The emigrants who traveled the Oregon Trail arrived in the Willamette Valley in late fall, or even after the first snowfall of winter. What did they do then? They were relieved the long journey was over, I’m sure, but how did they go about building a new life?
Beginning with Lewis and Clark, pioneers had trouble deciding how to spend their winters in the Pacific Northwest. My research told me that Lewis and Clark first stopped on the north side of the mouth of the Columbia River in November 1805. They called the site “Cape Disappointment,” which described their feelings at not finding the Northwest Passage they had sought.
They then moved to a site on the south side of the Columbia River and established a winter camp at Fort Clatsop, where they spent the winter of 1805-06. In the 106 days the Lewis and Clark expedition spent at Fort Clatsop, there were only twelve without rain and only six with sunshine. Imagine how depressing that must have been.

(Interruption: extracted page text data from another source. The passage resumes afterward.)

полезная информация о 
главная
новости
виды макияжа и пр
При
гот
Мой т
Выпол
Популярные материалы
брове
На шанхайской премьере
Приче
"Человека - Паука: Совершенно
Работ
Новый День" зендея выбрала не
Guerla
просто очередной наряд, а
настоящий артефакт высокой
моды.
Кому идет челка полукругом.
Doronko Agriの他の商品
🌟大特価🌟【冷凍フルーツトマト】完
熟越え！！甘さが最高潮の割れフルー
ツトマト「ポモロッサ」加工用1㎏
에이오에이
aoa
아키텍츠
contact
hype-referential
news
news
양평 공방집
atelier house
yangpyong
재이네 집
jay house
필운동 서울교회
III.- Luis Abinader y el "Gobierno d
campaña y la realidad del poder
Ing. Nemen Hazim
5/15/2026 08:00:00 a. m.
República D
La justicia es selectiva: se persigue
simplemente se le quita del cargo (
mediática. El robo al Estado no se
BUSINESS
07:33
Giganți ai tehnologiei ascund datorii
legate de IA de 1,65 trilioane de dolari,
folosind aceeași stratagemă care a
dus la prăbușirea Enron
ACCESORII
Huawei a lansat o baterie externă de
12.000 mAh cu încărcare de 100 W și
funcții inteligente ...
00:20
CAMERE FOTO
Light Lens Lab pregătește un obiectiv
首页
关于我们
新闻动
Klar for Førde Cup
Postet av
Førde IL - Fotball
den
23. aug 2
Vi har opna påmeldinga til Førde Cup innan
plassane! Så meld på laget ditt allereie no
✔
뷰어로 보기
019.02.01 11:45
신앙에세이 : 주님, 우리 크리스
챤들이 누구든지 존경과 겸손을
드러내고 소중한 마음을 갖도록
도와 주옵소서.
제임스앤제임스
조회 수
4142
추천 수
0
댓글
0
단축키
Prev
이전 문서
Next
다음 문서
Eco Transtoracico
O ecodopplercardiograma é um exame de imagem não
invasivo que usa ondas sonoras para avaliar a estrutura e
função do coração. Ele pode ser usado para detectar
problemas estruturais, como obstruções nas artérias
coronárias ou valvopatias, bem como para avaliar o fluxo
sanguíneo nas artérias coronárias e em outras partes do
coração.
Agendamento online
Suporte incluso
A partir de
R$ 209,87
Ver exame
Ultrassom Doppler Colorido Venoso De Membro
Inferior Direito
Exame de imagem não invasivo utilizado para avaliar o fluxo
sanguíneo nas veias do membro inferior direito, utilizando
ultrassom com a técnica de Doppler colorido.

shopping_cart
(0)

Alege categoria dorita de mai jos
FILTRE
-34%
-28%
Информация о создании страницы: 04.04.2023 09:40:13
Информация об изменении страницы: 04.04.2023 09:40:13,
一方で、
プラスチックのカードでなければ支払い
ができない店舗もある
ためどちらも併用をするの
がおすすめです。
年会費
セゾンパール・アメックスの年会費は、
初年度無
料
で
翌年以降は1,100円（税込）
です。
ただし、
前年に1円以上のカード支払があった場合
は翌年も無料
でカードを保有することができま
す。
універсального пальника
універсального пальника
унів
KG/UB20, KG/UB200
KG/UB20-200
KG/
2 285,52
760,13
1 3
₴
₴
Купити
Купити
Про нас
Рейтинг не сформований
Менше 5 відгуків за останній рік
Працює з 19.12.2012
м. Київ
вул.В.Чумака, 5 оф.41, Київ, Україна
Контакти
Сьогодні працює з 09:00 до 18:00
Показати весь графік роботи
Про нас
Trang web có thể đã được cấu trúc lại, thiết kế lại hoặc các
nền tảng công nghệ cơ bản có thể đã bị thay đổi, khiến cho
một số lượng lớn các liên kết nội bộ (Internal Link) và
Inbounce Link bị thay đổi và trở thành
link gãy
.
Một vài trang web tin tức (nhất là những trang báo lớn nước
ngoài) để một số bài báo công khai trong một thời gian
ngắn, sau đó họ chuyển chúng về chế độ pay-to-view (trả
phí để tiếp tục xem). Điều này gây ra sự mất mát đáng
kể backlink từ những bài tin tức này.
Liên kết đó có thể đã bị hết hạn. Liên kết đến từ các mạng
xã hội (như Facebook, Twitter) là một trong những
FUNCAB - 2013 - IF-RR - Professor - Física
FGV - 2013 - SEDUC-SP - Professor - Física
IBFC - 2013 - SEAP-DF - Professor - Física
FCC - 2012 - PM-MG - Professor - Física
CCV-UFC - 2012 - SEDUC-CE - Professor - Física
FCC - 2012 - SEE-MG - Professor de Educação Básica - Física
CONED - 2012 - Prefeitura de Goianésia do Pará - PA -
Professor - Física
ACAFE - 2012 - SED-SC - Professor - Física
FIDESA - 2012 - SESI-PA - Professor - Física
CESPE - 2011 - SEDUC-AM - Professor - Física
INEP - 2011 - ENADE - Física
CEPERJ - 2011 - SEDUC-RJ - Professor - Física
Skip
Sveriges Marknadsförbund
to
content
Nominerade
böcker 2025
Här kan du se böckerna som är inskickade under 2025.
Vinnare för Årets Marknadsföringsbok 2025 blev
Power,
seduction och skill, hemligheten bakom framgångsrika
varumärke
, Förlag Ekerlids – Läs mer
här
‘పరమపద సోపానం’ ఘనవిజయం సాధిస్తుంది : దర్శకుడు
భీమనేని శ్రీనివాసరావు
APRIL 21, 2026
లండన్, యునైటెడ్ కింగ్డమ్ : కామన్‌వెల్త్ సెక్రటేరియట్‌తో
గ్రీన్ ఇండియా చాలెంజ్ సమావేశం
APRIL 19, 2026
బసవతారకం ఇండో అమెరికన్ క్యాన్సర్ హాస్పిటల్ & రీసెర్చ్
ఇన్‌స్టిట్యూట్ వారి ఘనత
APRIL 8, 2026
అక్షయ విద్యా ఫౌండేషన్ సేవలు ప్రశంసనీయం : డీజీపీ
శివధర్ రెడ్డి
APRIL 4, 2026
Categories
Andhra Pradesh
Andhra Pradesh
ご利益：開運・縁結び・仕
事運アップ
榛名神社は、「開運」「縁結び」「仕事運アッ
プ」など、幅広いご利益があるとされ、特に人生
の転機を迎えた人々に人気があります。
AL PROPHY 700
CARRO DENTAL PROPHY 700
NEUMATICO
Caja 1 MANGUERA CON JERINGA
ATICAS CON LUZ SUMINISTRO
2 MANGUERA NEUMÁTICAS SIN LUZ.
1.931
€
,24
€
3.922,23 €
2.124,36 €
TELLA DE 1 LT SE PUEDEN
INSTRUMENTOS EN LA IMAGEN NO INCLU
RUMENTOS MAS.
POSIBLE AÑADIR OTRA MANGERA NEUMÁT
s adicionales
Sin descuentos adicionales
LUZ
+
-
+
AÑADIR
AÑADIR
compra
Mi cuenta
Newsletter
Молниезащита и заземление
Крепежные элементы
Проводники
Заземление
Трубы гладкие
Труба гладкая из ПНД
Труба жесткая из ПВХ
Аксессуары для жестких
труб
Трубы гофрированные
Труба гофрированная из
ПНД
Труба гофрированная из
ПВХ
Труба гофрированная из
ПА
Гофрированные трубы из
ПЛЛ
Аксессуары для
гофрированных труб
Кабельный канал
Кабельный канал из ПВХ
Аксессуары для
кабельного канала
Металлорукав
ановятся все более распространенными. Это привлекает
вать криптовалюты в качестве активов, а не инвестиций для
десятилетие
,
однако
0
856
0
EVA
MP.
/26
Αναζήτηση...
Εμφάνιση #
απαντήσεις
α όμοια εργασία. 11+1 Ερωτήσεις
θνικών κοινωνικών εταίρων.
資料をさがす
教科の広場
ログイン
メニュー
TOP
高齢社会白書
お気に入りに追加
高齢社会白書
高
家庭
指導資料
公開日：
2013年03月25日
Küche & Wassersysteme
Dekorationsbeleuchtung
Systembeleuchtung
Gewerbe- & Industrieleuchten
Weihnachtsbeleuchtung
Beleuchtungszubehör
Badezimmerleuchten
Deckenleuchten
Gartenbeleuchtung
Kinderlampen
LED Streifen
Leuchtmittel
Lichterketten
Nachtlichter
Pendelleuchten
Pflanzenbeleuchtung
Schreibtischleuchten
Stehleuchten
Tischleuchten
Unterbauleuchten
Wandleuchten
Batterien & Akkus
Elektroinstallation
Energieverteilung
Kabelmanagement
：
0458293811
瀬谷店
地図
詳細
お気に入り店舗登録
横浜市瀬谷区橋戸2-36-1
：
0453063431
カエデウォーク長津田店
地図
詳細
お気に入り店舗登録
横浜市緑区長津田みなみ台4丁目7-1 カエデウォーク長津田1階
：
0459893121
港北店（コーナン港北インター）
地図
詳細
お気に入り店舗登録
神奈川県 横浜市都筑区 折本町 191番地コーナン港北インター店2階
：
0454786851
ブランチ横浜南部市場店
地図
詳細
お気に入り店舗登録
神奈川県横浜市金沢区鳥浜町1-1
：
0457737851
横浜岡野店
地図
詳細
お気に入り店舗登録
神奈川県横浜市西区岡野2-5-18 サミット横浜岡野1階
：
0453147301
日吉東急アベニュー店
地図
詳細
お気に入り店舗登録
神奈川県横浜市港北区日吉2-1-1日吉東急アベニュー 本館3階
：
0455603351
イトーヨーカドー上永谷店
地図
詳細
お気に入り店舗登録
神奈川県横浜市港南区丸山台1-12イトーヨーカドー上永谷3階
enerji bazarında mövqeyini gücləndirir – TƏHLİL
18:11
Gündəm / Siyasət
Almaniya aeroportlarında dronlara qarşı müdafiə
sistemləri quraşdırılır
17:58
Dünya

The emigrants on the Oregon Trail were no different in their struggle to find a comfortable place to spend the winter. When the 1840s emigrants reached Oregon, many of them relied on the charity of John McLaughlin, chief factor of the Hudson’s Bay Company at Fort Vancouver. Later emigrants may have had family or friends waiting for them in Oregon. Some travelers found primitive homes or tents that already existed in the area.
For example, in 1843, Jesse Applegate’s family spent their first winter at the old Methodist mission upriver from where Oregon City would be founded. They went hungry during the cold, wet winter—so hungry that a begging Indian gave his dried venison to the Applegate children, instead of taking their food. Yet a year later, Jesse Applegate was the sixth wealthiest man in Oregon, according to the tax rolls, due largely to the value of his cattle, so he had some early success in Oregon
As another example, Elizabeth Dixon Smith Geer found a small shed in Portland in which to spend the winter of 1847-48. She describes it as “a small, leaky concern with two families already in it.” She made a pallet on the mud floor for her sick husband, and he stayed in the shed until he died several weeks later.
Later, she writes a friend,
If I could tell you how we suffer you would not believe it. Our house, or rather a shed joined to a house, leaks all over. The roof descends in such a manner that the rain runs right down into the fire.
The shed was
constructed by setting up studs five feet high on the lowest side. The other side joins the cabin. It is boarded up with clapboards and several of them are torn off in places, and there is no shutter to our door; but if it was not for the rain putting out the fire and leaking all over the house we would be comfortable.
The more intrepid pioneers sought out their new homes immediately and filed homesteader’s claims. In 1847, when my novel about the Oregon Trail takes place, every male who was 21 or older could claim 640 acres of land (one square mile). Within six months of filing a claim for the land, he had to make improvements in the form of a building or fences, and he had to take up residence on the land. If he didn’t, there were provisions for paying taxes instead.
I haven’t been able to find accounts of how the travelers decided on their sites, so I’ve had to use my imagination in picking out land for them. I assume they wanted running water, fairly flat land they could clear and farm. I picture these emigrants, most of them bedraggled and penniless, searching for a spot to call home.
And I add to that picture my own memories of winters in Oregon. I lived in the Willamette Valley (Corvallis, OR) when I was a preschooler. Those winters of 1959 and 1960 aren’t my earliest memories of winter, but I remember them. Weeks of constant grey and rain, when I was forced to stay inside through recess, and I was bored with only my younger brother as playmate.
So those memories color my depiction of the emigrants’ winters in Oregon, and I can easily understand how depressing Lewis and Clark and their companions must have found it to have only six days of sunshine all winter.
To create the winter scenes in my novels, then, I combined my research, my imagination, and my memories. Is it truth? Who knows? When I get the books published, you can judge.
How do you picture the early pioneers wintering in Oregon? Writers, how do you combine research, imagination, and memory?
I follow the thin thread of research and make it the backbone, then add muscles of imagination, and cover it with the skin of memory. After careful edits and many critiques, life-like characters emerge.
Sally, you used much more imagery than I can in your description.
Theresa
One of the things I did was drive out to Jewell County Kansas so I could see the land and understand what it was that made people stop at that particular place. In other words, since you know the Willamette Valley, (or can get photos of it) I wonder if you can imagine why someone would live in one particular place or another. For example, the Quakers all settled along a river in northern Jewell County and their settlements were on the flatter land. It’s beautiful country out there. I can see why they stopped.
Janet,
I’ve been using Google maps to do what you suggest. The land has changed so much, but I figure the basic contours and watersheds are similar.